___ Given information

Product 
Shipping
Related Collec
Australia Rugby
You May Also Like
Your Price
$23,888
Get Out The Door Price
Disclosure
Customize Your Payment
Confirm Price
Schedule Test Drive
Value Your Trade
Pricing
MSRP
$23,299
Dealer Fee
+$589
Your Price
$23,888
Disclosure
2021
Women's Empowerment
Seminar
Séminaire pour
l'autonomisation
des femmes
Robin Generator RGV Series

______
___ Given information

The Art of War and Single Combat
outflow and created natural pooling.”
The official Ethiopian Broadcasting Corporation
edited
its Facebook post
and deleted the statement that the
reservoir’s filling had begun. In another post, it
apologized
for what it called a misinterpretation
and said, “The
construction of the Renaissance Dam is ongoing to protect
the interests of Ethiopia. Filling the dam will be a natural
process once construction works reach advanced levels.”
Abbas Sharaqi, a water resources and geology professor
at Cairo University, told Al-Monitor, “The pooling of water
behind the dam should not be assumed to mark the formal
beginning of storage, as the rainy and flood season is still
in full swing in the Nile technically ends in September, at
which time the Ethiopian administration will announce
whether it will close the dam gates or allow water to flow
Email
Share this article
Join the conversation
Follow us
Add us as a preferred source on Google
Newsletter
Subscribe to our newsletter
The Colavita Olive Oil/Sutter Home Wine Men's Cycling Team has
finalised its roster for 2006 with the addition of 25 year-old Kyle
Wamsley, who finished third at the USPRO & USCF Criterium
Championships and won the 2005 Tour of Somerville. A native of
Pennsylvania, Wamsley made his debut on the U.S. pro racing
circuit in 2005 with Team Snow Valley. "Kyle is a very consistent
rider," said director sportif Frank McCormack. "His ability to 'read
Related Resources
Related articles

______

▸ Task requirements
Work out the number of lines in the entries above that hold the word "Related", giving the number without comment.

▸ Response
3